Improving our warning labels on sugary beverages

soda
Daniel Garcia/HIGHLANDER

Sugary beverages such as soda have become a common drink of choice for many Americans. People drink it because it tastes good, but just because it tastes good does not mean it is good for the body. A recent Field poll has shown that a majority of the California population is in favor of implementing mandatory warning labels on sugary beverages. State Senator Bill Monnin has proposed a possible label example that could read, “STATE OF CALIFORNIA SAFETY WARNING: Drinking beverage with added sugar(s) contributes to obesity, diabetes, and tooth decay.” It would share similarities to already-used labels warning of the risks of smoking.

The warning label would be an excellent idea because even though some nutrition facts are on sugary beverages they are oftentimes overlooked due to small fonts that many people simply glance over. Having a larger, more prominent label would catch people’s attention and have an impact on the beverage choices they make in their day-to-day lives. Along with the label, additional information could be made easily accessible to the masses via the Internet to further educate what overconsumption of soda can have on the body.

If you keep track of all the empty calories and sugar you are consuming from sodas after a long period of time, it adds up. A typical 12-fluid-ounce can of Pepsi has 150 calories and 41 grams of sugar. Now, that may not seem like a lot of sugar, but when you look at those 41 grams of sugar — which equal around 10 teaspoons of pure sugar — the truth behind sodas starts coming to light. Most people would have the common sense to agree that eating 10 teaspoons of raw sugar would be extremely unhealthy but since it is blended into a beverage most people do not realize how much sugar they are actually consuming. Along with the warning labels a possible change could be made to how nutrition facts are presented where the actual amounts of sugar in a drink is clearly made known to all people.

According to a 2012 health study reported by CNN, one in four Americans get at least 200 of their daily calories from sugary drinks. Over a long time span of continued consumption, those calories and sugar loads can have debilitating effects on the human body. Such effects include an increased likelihood of contracting heart disease, diabetes, weight gain and obesity, among many others. Informing people eventually leads to more people opting for healthier substitutes for their beverage choice. Implementing more explicit labels to tobacco products had a positive effect in informing the masses about the dangers of using tobacco products — so if effective labels worked in reducing tobacco usage, then the labels could do the same for sugary beverages.
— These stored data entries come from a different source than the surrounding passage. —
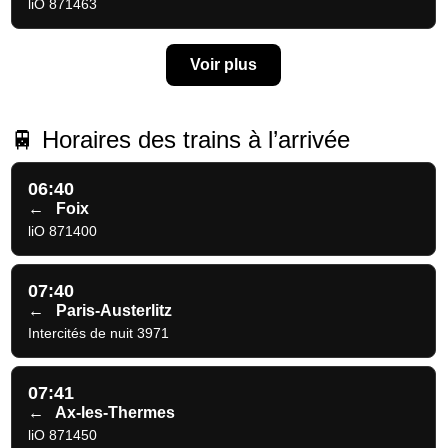
liO 871463
Voir plus
🚆 Horaires des trains à l’arrivée
06:40
←
Foix
liO 871400
07:40
←
Paris-Austerlitz
Intercités de nuit 3971
07:41
←
Ax-les-Thermes
liO 871450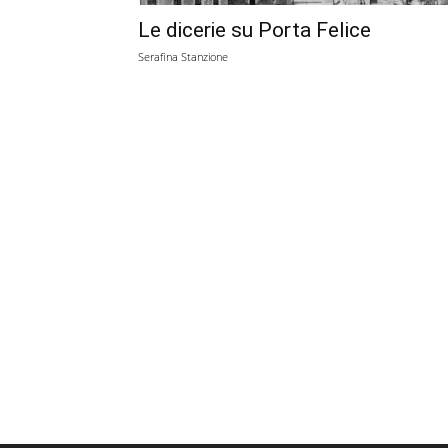
Le dicerie su Porta Felice
Serafina Stanzione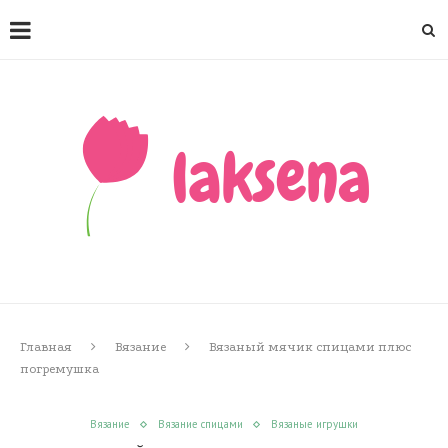
Главная
Вязание
Вязаный мячик спицами плюс
погремушка
Вязание
Вязание спицами
Вязаные игрушки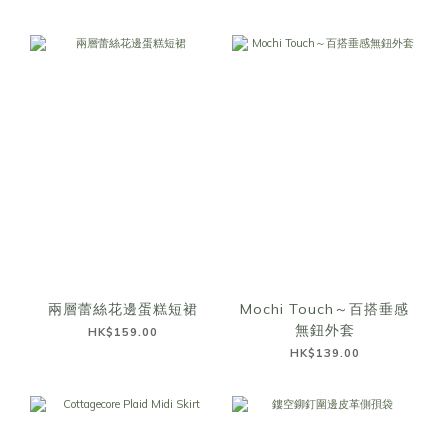
兩層蕾絲花邊蛋糕短裙
Mochi Touch～百搭垂感
無鈕外套
HK$159.00
HK$139.00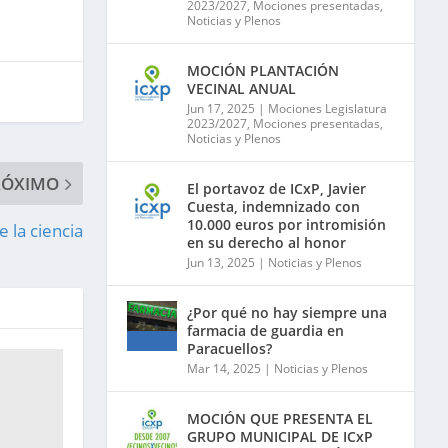
2023/2027
,
Mociones presentadas
,
Noticias y Plenos
MOCIÓN PLANTACIÓN
VECINAL ANUAL
Jun 17, 2025
|
Mociones Legislatura
2023/2027
,
Mociones presentadas
,
Noticias y Plenos
RÓXIMO
El portavoz de ICxP, Javier
Cuesta, indemnizado con
10.000 euros por intromisión
e la ciencia
en su derecho al honor
Jun 13, 2025
|
Noticias y Plenos
¿Por qué no hay siempre una
farmacia de guardia en
Paracuellos?
Mar 14, 2025
|
Noticias y Plenos
MOCIÓN QUE PRESENTA EL
GRUPO MUNICIPAL DE ICxP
A person can easily reduce how much sugary beverages they consume by even just deciding to drink more water. No change in how you cook your meals is necessary because water is just water — and it is healthy for you with zero calories, and more importantly, zero sugar. Over a timespan of months and even a few years, simply reducing or eliminating sugary drinks with plain old-fashioned water has been shown to help reduce obesity and help those already obese shed weight faster. A study conducted by researcher Deborah Tate, Ph.D., an associate professor of nutrition at the University of North Carolina at Chapel Hill showed that people who opted to drink water over diet or regular soda were more likely to lose excess weight at a quicker rate. The success of the study is showcased from the fact that of those 318 overweight or obese people who participated, those who drank only water were more likely to experience a 5 percent weight loss — a percentage far more prominent than those who were instructed to drink soda or diet soda.

Besides the negative effects that excess sugar in sugary drinks can cause to the body, the warning label could also bring attention to other ingredients. Ingredients such as phosphoric acid, a syrupy liquid used for fertilizers, in rust-proofing metals and at one point, as a flavoring in soft drinks. Part of the reason sugary beverages are consumed on such a large scale is most people do not know the harmful chemicals in them. If the warning labels clearly stated information on what some of the soda ingredients were comprised of, more people would be likely to opt out of drinking those kinds of beverages due to concern for their health.

Like all good things, moderation is key. Almost everyone sometime in his or her life has drunk a soda — the important thing is for people to know what they are putting into their body. At some point in the lives of all individuals, they must take responsibility for the long-term effects their early life nutrition choices have made, so the earlier the change is made, the better. The requirement for sugary beverages to have a warning label with information could aid in the long run of making the population more aware of how their drinking choices in the present can benefit their overall health in the future.